Boris Johnson has been Prime Minister for under a fortnight and he has immediately put his imprint on government. Boris Johnson is seeking to play hardball with the EU over revising the withdrawal agreement’s terms. He has made no attempt to charm his putative negotiating partners, refusing to talk with them until it is accepted that the backstop is dead. Indeed it is not at all clear who in Brussels currently could negotiate with him, given that the new Commission president has not yet taken office and the outgoing Commission president and his Brexit negotiator now have no mandate to enter such discussions.
The chances of No Deal Brexit are, in Boris Johnson’s view, a million to one, but a Martian would conclude otherwise. Sterling has slumped on the exchange markets as investors have decided that the risk of major disruption has markedly increased.
The Chancellor has sanctioned a budget of billions to pay for a public awareness campaign about preparing for no deal Brexit, the biggest public awareness campaign since the one in the 1980s to raise awareness about AIDS. Don’t Die Of Ignorance: wise words indeed.
There has been plenty of energy from the new government, an energy that disguises the fact that it isn’t actually doing anything. How could it? It faces the same problems with Parliamentary arithmetic that faced Theresa May. In fact, they are worse, because Boris Johnson has decisively broken with those members of his own party that oppose no deal Brexit.

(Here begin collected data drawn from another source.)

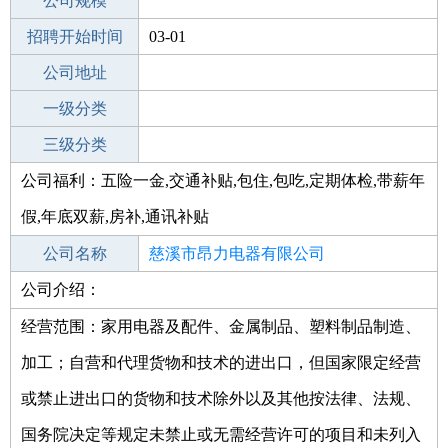
工作地点
公司规模
招聘开始时间
公司电话
03-01
招聘结束时间
公司地址
2022-04-07
一级分类
二级分类
三级分类
公司福利：五险一金,交通补贴,包住,包吃,定期体检,带薪年
其他行业
假,年底双薪,房补,通讯补贴
公司名称
慈溪市昂力电器有限公司
公司介绍：
公司类型
有限责任公司(自然人投资或控股)
经营范围：家用电器及配件、金属制品、塑料制品制造、
加工；自营和代理货物和技术的进出口，但国家限定经营
或禁止进出口的货物和技术除外以及其他按法律、法规、
国务院决定等规定未禁止或无需经营许可的项目和未列入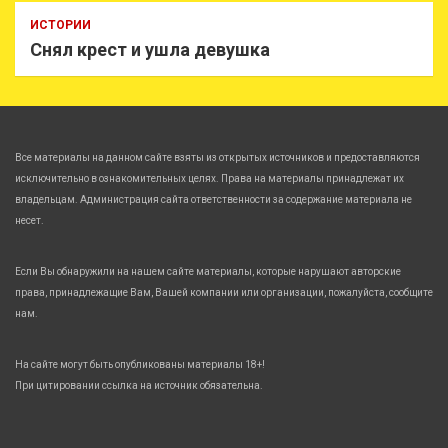
ИСТОРИИ
Снял крест и ушла девушка
Все материалы на данном сайте взяты из открытых источников и предоставляются
исключительно в ознакомительных целях. Права на материалы принадлежат их
владельцам. Администрация сайта ответственности за содержание материала не
несет.
Если Вы обнаружили на нашем сайте материалы, которые нарушают авторские
права, принадлежащие Вам, Вашей компании или организации, пожалуйста, сообщите
нам.
На сайте могут быть опубликованы материалы 18+!
При цитировании ссылка на источник обязательна.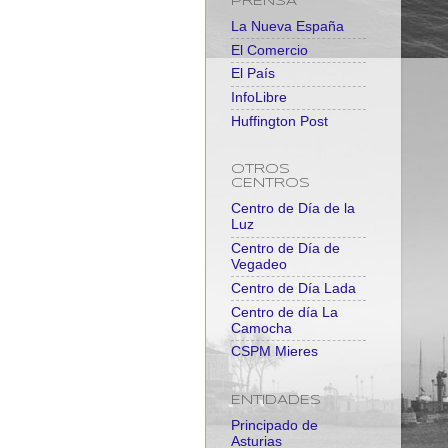
PRENSA
La Nueva España
El Comercio
El País
InfoLibre
Huffington Post
OTROS
CENTROS
Centro de Día de la
Luz
Centro de Día de
Vegadeo
Centro de Día Lada
Centro de día La
Camocha
CSPM Mieres
ENTIDADES
Principado de
Asturias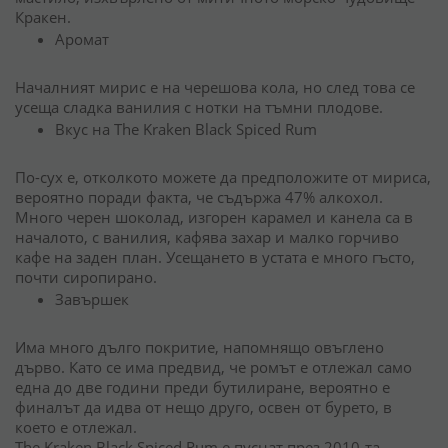
Кракен.
Аромат
Началният мирис е на черешова кола, но след това се
усеща сладка ванилия с нотки на тъмни плодове.
Вкус на The Kraken Black Spiced Rum
По-сух е, отколкото можете да предположите от мириса,
вероятно поради факта, че съдържа 47% алкохол.
Много черен шоколад, изгорен карамел и канела са в
началото, с ванилия, кафява захар и малко горчиво
кафе на заден план. Усещането в устата е много гъсто,
почти сиропирано.
Завършек
Има много дълго покритие, напомнящо овъглено
дърво. Като се има предвид, че ромът е отлежал само
една до две години преди бутилиране, вероятно е
финалът да идва от нещо друго, освен от бурето, в
което е отлежал.
The Kraken Black Spiced Rum е пуснат през 2010-та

What is going on? They say that the best place to hide a secret is to tell it on the floor of the House of Commons. The next best place, it seems, is to put it on the front of the Telegraph. On the Saturday after the change of Prime Minister, Jacob Rees-Mogg acknowledged that the government’s opponents probably had the numbers to defeat it in a vote of no confidence. This arresting observation was not made the lead. Talk about missing the story.
So the government is working on the assumption that it is going to be short-lived (or at least, that its longevity is out of its own control) and that it will expire well before 31 October 2019. Now if that is your working assumption, you really aren’t all that bothered about what happens after that date – the aim is to set up matters so that you can plausibly argue that you were following an excellent plan but were thwarted by rustlers, cut throats, murderers, bounty hunters, desperados, mugs, pugs, thugs, nitwits, halfwits, dimwits, vipers, snipers, conmen, muggers, bushwhackers, hornswogglers and Methodists. Quite what Londoners have done to deserve that reputation, I have no idea.
This is opposition as government. The government is not so much pushing policy as anticipating its own defeat and planning for it.
This can work in one of three ways. First, if there is a vote of no confidence and no alternative government can be formed, there will be a general election that the Conservatives can fight under the banner “Who Governs Britain?” without the risks of being seen to call an unnecessary election. Next, if an alternative government is formed, it gives an easy line for Conservatives to rally around without having to make the hard choices that would be required in a serious negotiation with the EU or that would follow a no deal Brexit. And third, Britain might leave the EU in circumstances where no one is at the wheel so everyone can avoid the blame for any disorder that emerges as a consequence.
Any of these three work on party political terms for the Conservatives. If you believe that Boris Johnson is more interested in the longevity of his political career than in the good of the nation or Brexit, it’s a logical strategy to follow.
For once, I want to end with a question to which I do not know the answer. Imagine there is a vote of no confidence and the government loses. There are then 14 days during which attempts to form an alternative government can be made. During those 14 days, Parliament continues to sit. Who controls the Parliamentary agenda during those 14 days? In normal circumstances, the government sets that agenda, but it has just been defeated. Would MPs take back control of that agenda? And if so, what would they do with it? That seems to me to be a very important question indeed right now.